From 039324b8300499ab1fb15684f7b8fe2774ce4bcc Mon Sep 17 00:00:00 2001
From: Chris Lattner <clattner@nondot.org>
Date: Sat, 25 Sep 2021 18:24:44 -0700
Subject: [PATCH] [HW Docs] Write rationale for HW modules, parameters and
 other things.

This resolves Issue 1857
---
 docs/RationaleHW.md | 274 ++++++++++++++++++++++++++++++++++++++------
 llvm                |   2 +-
 2 files changed, 241 insertions(+), 35 deletions(-)
diff --git a/docs/RationaleHW.md b/docs/RationaleHW.md
index 6da17e7e3e..ee55b6f76d 100644
--- a/docs/RationaleHW.md
+++ b/docs/RationaleHW.md
@@ -13,8 +13,13 @@ Rationale](RationaleSV.md).
   - [Introduction to the `hw` Dialect](#introduction-to-the-hw-dialect)
   - [`hw` Type System](#hw-type-system)
   - [`hw.module` and `hw.instance`](#hwmodule-and-hwinstance)
-    - [Parameterized Modules](#parameterized-modules)
     - [Instance paths](#instance-paths)
+  - [Parameterized Modules](#parameterized-modules)

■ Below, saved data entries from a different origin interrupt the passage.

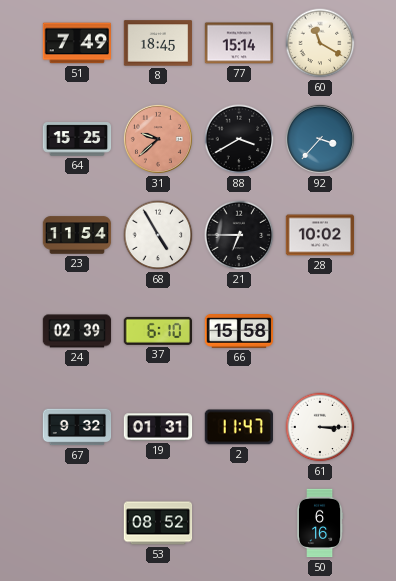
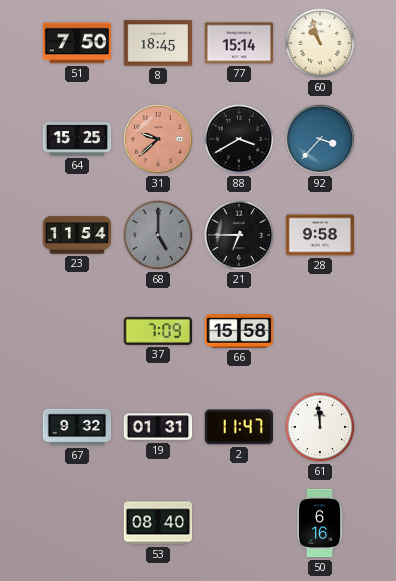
51: 7:49 -> 7:50
60: 11:20 -> 10:57
68: 4:55 -> 5:00
68 dial: white -> grey
28: 10:02 -> 9:58
24: 02:39 -> none
37: 6:10 -> 7:09
61: 3:15 -> 11:59
53: 08:52 -> 08:40
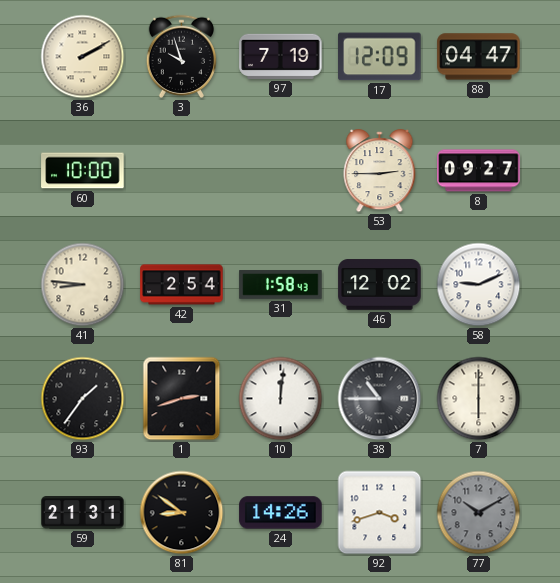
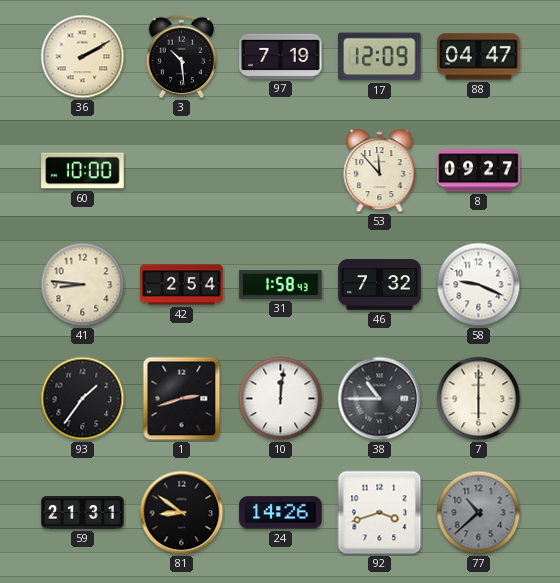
3: 9:57 -> 10:29
53: 2:45 -> 11:53
46: 12:02 -> 7:32
58: 9:11 -> 9:19
77: 10:10 -> 10:38
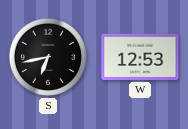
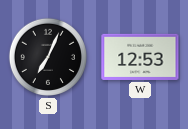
S: 6:43 -> 7:04
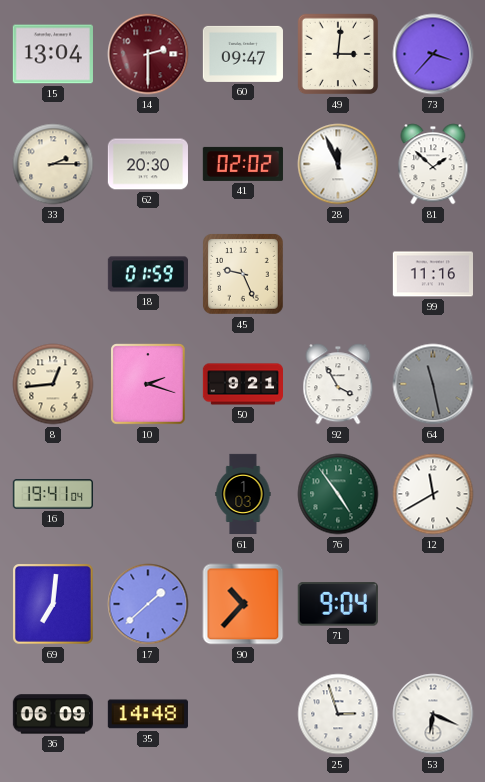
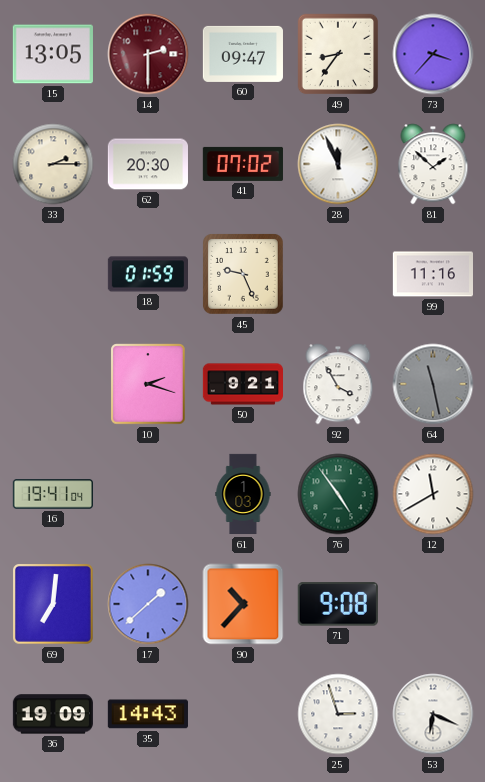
15: 13:04 -> 13:05
49: 3:01 -> 8:36
41: 02:02 -> 07:02
8: 12:44 -> none
71: 9:04 -> 9:08
36: 06:09 -> 19:09
35: 14:48 -> 14:43
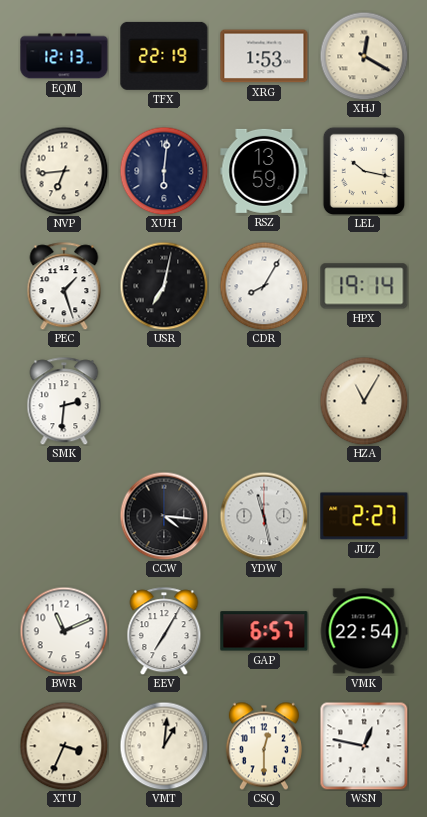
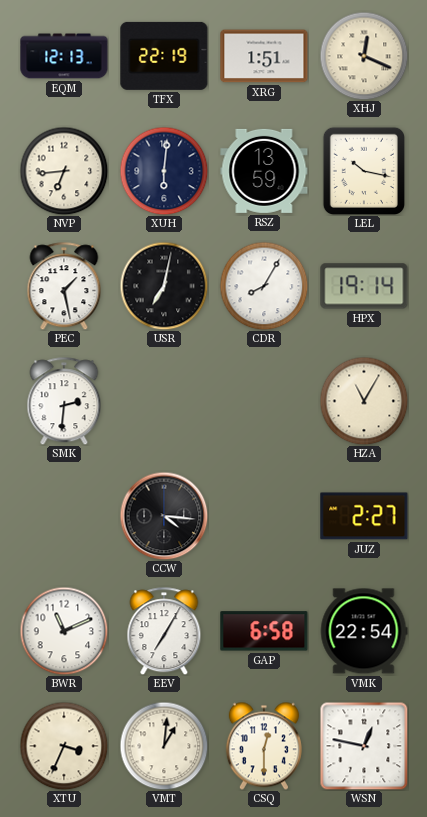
XRG: 1:53 -> 1:51
XHJ: 12:20 -> 12:19
PEC: 1:27 -> 1:28
YDW: 11:28 -> none
GAP: 6:57 -> 6:58
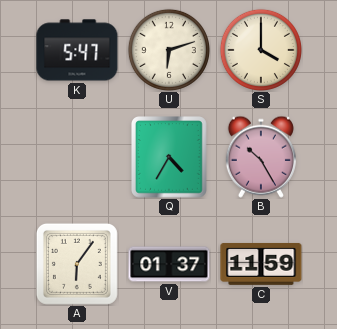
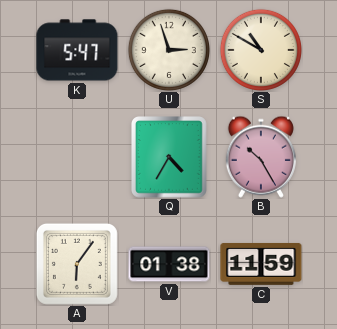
U: 6:12 -> 2:57
S: 4:00 -> 10:50
V: 01:37 -> 01:38
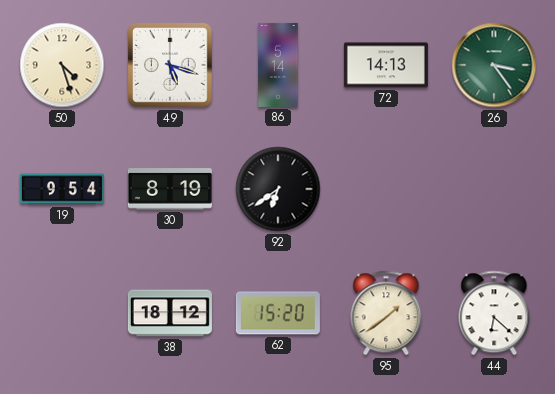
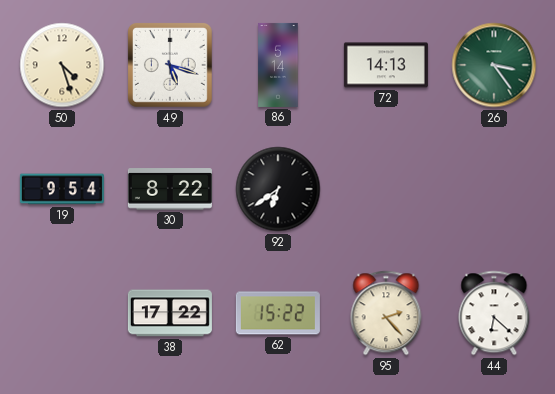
30: 8:19 -> 8:22
38: 18:12 -> 17:22
62: 15:20 -> 15:22
95: 1:39 -> 2:23
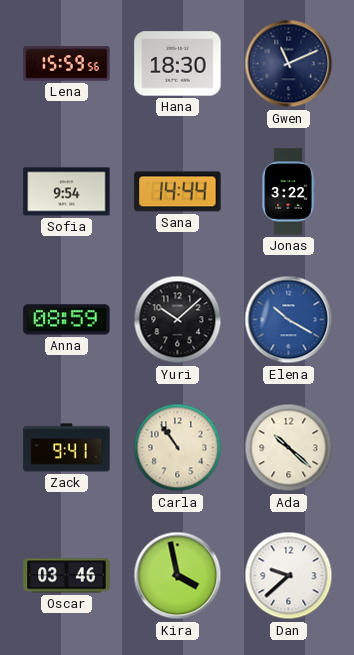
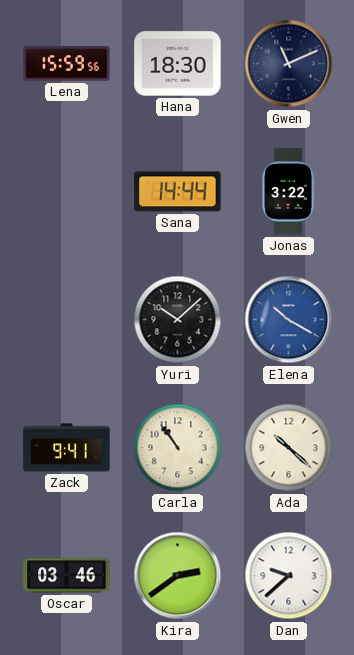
Sofia: 9:54 -> none
Anna: 08:59 -> none
Kira: 3:58 -> 2:39
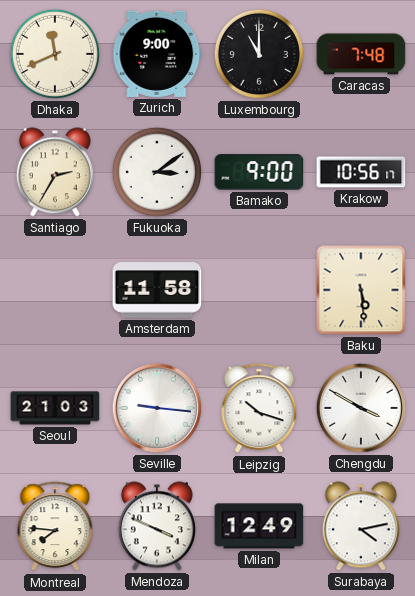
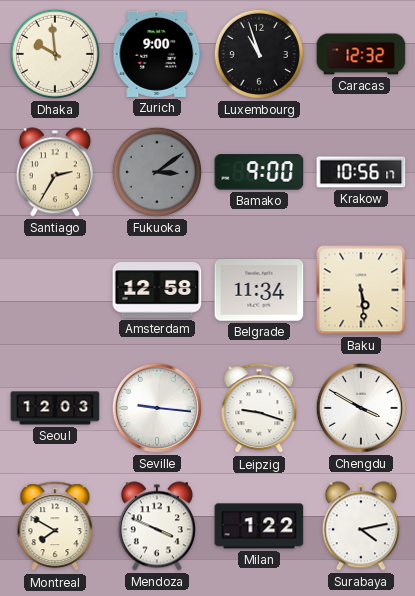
Dhaka: 11:41 -> 9:59
Luxembourg: 11:00 -> 10:57
Caracas: 7:48 -> 12:32
Fukuoka dial: white -> grey
Amsterdam: 11:58 -> 12:58
Belgrade: none -> 11:34
Seoul: 21:03 -> 12:03
Leipzig: 10:18 -> 9:18
Montreal: 7:46 -> 7:50
Milan: 12:49 -> 1:22
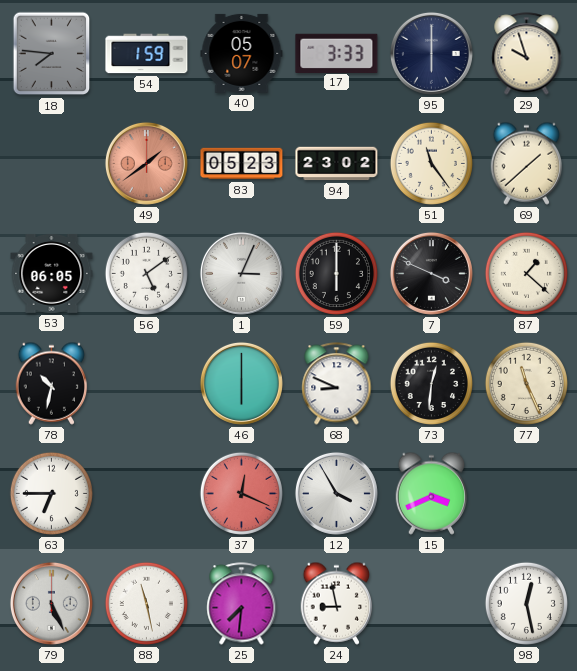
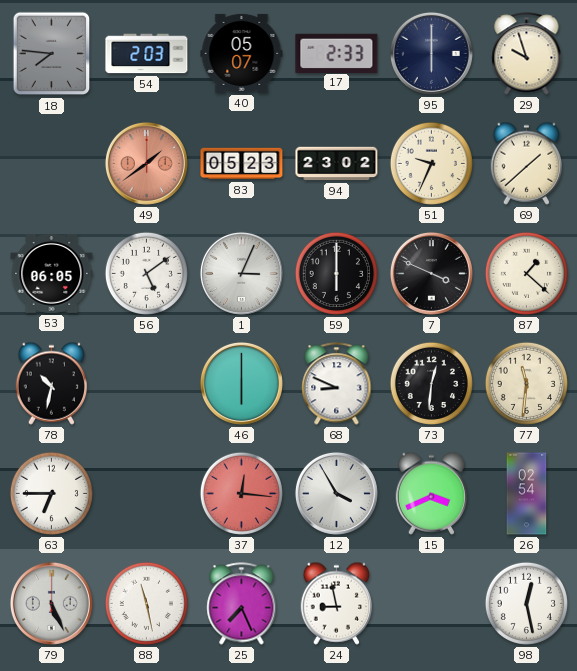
54: 1:59 -> 2:03
17: 3:33 -> 2:33
51: 11:24 -> 9:34
77: 11:26 -> 11:31
37: 12:19 -> 12:16
26: none -> 02:54
25: 7:31 -> 7:26
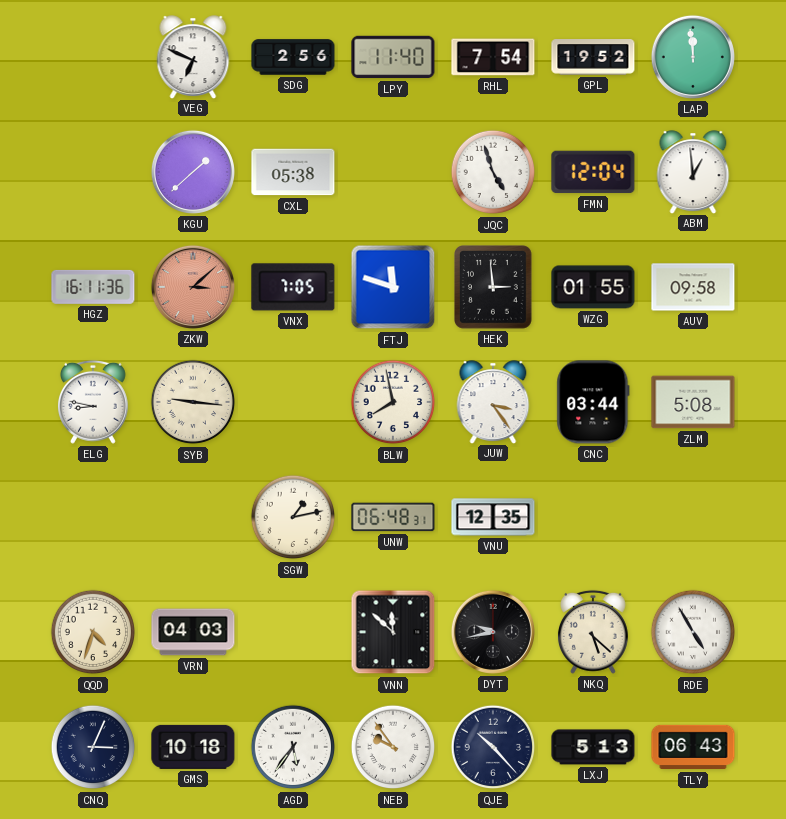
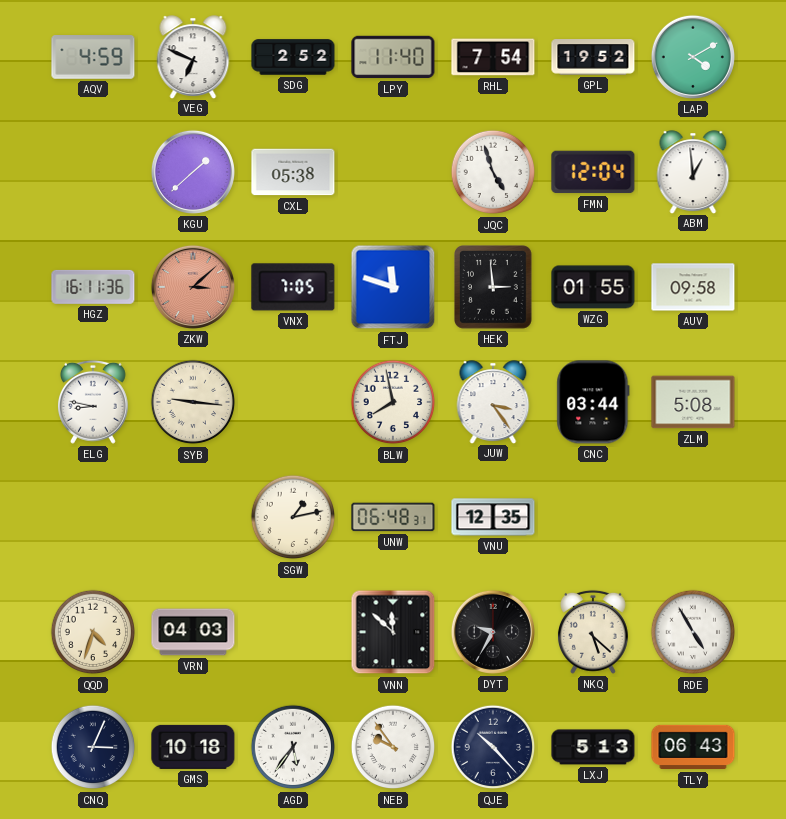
AQV: none -> 4:59
SDG: 2:56 -> 2:52
LAP: 11:59 -> 4:10
DYT: 9:43 -> 9:35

+    - [Valid Parameter Expression Attributes](#valid-parameter-expression-attributes)
+    - [Parameter Expression Canonicalization](#parameter-expression-canonicalization)
+    - [Using parameters in the body of a module](#using-parameters-in-the-body-of-a-module)
+    - [Parameterized Types](#parameterized-types)
+    - [Answers to other common questions](#answers-to-other-common-questions)
   - [Type declarations](#type-declarations)
   - [Symbols and Visibility](#symbols-and-visibility)
   - [Future Directions](#future-directions)
@@ -76,58 +81,259 @@ Verilog.
 The basic structure of a hardware designed is made up an "instance tree" of
 "modules" and "instances" that refer to them.  There are loose analogies to
 software programs which have corresponding "functions" and "calls" (but there
-are also major differences, see "Instance paths" below).  A module in the `hw`
-dialect has several major components:
+are also major differences, see "[Instance paths](#instance-paths)" below).
+Modules can have a
+definition `hw.module`, they can be a definition of an external module whose
+signature is known but whose body is provided separately `hw.module.extern`,
+and can be a definition of an external module with a known signature that
+can/will be generated in the future on demand (`hw.module.generated`).
 
-1) A symbol `name` which specifies the MLIR name for the module.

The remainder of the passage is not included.